**PROBLEM DETAILS**
Leaving all pictures aside, write out the records below precisely as given.

[Transcribed page contents]

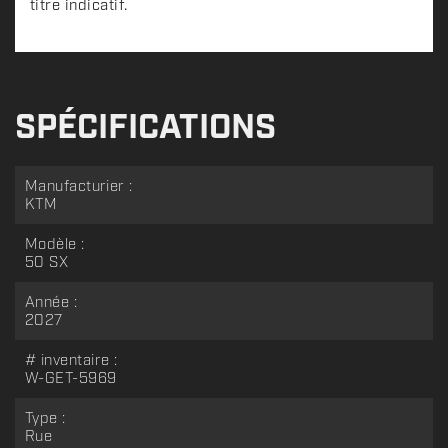
titre indicatif.
SPÉCIFICATIONS
Manufacturier :
KTM
Modèle :
50 SX
Année :
2027
# inventaire :
W-GET-5969
Type :
Rue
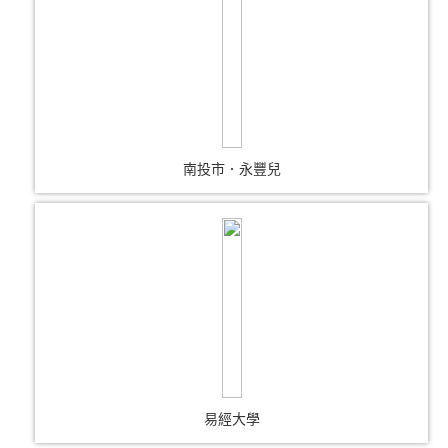
南投市．永豐兒
易經大學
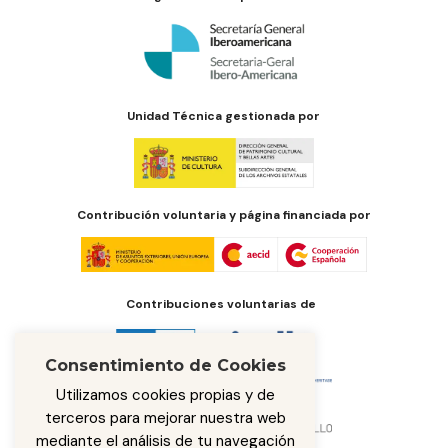
Unidad Técnica gestionada por
Contribución voluntaria y página financiada por
Contribuciones voluntarias de
Consentimiento de Cookies
Utilizamos cookies propias y de
terceros para mejorar nuestra web
mediante el análisis de tu navegación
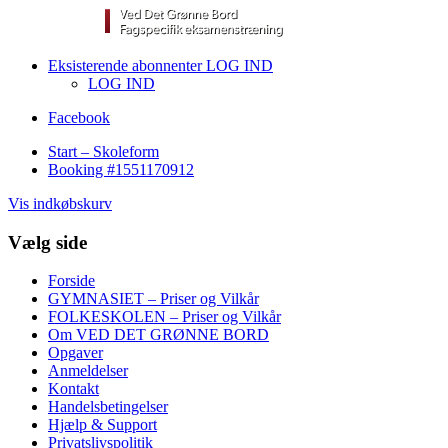
Eksisterende abonnenter LOG IND
LOG IND
Facebook
Start – Skoleform
Booking #1551170912
Vis indkøbskurv
Vælg side
Forside
GYMNASIET – Priser og Vilkår
FOLKESKOLEN – Priser og Vilkår
Om VED DET GRØNNE BORD
Opgaver
Anmeldelser
Kontakt
Handelsbetingelser
Hjælp & Support
Privatslivspolitik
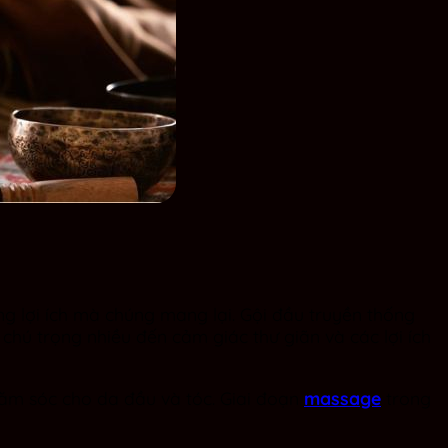
ng lợi ích mà chúng mang lại. Gội đầu truyền thống
chú trọng nhiều đến cảm giác thư giãn và các lợi ích
chăm sóc cho da đầu và tóc. Giai đoạn
massage
trong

**OUTPUT FOR THIS TASK**
titre indicatif.
SPÉCIFICATIONS
Manufacturier :
KTM
Modèle :
50 SX
Année :
2027
# inventaire :
W-GET-5969
Type :
Rue
南投市．永豐兒
易經大學
Unidad Técnica gestionada por
Contribución voluntaria y página financiada por
Contribuciones voluntarias de
Consentimiento de Cookies
Utilizamos cookies propias y de
terceros para mejorar nuestra web
mediante el análisis de tu navegación
Eksisterende abonnenter LOG IND
LOG IND
Facebook
Start – Skoleform
Booking #1551170912
Vis indkøbskurv
Vælg side
Forside
GYMNASIET – Priser og Vilkår
FOLKESKOLEN – Priser og Vilkår
Om VED DET GRØNNE BORD
Opgaver
Anmeldelser
Kontakt
Handelsbetingelser
Hjælp & Support
Privatslivspolitik
ng lợi ích mà chúng mang lại. Gội đầu truyền thống
chú trọng nhiều đến cảm giác thư giãn và các lợi ích
chăm sóc cho da đầu và tóc. Giai đoạn
massage
trong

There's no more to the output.